- Born: Scott Matthew Bloom July 28, 1973 (age 51) Merrick, New York, U.S.
- Occupations: Actor; film producer;
- Years active: 1985–present
- Relatives: Mike Bloom (brother) Brian Bloom (brother)

= Scott Bloom =

American actor and film producer (born 1973)

Scott Matthew Bloom (born July 28, 1973) is an American actor and film producer.

==Early life ==
Bloom was born in Merrick, New York. He is the brother of actor Brian Bloom and musician Mike Bloom.

==Career==
Bloom began acting in film and television at a young age, starring in the cult horror film The Stuff (1985), and subsequently appeared in numerous TV serials and TV movies including the role of Jesse Nash in the sitcom Who's the Boss? from 1987 to 1988.

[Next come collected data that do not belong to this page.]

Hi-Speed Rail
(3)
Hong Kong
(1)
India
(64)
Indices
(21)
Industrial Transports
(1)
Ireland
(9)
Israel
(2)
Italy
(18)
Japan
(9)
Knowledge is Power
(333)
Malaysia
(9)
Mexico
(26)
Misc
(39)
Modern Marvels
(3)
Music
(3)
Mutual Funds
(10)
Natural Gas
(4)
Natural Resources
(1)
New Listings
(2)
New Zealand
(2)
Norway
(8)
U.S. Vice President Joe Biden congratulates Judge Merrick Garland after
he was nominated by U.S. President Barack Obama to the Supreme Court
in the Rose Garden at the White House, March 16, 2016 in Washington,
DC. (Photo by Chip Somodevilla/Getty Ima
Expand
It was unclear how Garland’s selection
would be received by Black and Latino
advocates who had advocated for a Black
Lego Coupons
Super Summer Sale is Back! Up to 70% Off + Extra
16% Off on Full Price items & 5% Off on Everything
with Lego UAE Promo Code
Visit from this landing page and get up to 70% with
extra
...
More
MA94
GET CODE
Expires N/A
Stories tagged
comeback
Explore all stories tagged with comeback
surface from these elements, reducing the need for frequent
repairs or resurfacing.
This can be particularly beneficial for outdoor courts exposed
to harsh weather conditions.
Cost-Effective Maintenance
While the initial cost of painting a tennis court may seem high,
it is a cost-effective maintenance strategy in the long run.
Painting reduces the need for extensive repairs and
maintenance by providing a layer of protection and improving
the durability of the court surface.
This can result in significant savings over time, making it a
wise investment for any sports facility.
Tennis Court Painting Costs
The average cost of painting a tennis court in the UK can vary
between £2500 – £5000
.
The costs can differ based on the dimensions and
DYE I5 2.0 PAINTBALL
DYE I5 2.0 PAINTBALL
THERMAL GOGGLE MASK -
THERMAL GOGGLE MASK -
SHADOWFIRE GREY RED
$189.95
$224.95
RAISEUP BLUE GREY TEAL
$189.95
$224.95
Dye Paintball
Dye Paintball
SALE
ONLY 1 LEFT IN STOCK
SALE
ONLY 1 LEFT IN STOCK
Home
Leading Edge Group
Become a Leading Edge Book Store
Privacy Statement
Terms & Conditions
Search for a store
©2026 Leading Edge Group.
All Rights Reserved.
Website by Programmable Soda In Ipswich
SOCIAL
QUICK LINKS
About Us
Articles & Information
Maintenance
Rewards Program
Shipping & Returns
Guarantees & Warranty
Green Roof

Bloom's movie credits as an actor include roles in Don's Plum (2001) with Leonardo DiCaprio and Tobey Maguire, John Q (2002) with Denzel Washington and Robert Duvall, and Smokin' Aces (2006) with Ray Liotta, Ryan Reynolds, and Jeremy Piven.

Partnered with Giovanni Agnelli and Manny Mashouf, Bloom founded the production company Argonaut Pictures in 2007. The company released the film Welcome to the Rileys, starring Kristen Stewart, James Gandolfini, and Melissa Leo in 2010. The project was produced by Ridley Scott and Scott Free Productions, and directed by Jake Scott.